In the entries that follow, how many lines hold the string "toplantısında"? Give only that number.

---

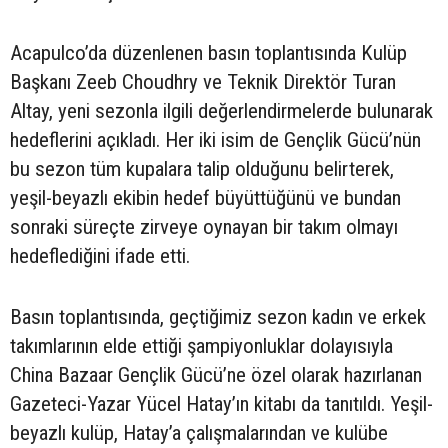
Acapulco’da düzenlenen basın toplantısında Kulüp
Başkanı Zeeb Choudhry ve Teknik Direktör Turan
Altay, yeni sezonla ilgili değerlendirmelerde bulunarak
hedeflerini açıkladı. Her iki isim de Gençlik Gücü’nün
bu sezon tüm kupalara talip olduğunu belirterek,
yeşil-beyazlı ekibin hedef büyüttüğünü ve bundan
sonraki süreçte zirveye oynayan bir takım olmayı
hedeflediğini ifade etti.
Basın toplantısında, geçtiğimiz sezon kadın ve erkek
takımlarının elde ettiği şampiyonluklar dolayısıyla
China Bazaar Gençlik Gücü’ne özel olarak hazırlanan
Gazeteci-Yazar Yücel Hatay’ın kitabı da tanıtıldı. Yeşil-
beyazlı kulüp, Hatay’a çalışmalarından ve kulübe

---

__ANSWER FOR THIS EXERCISE__:
2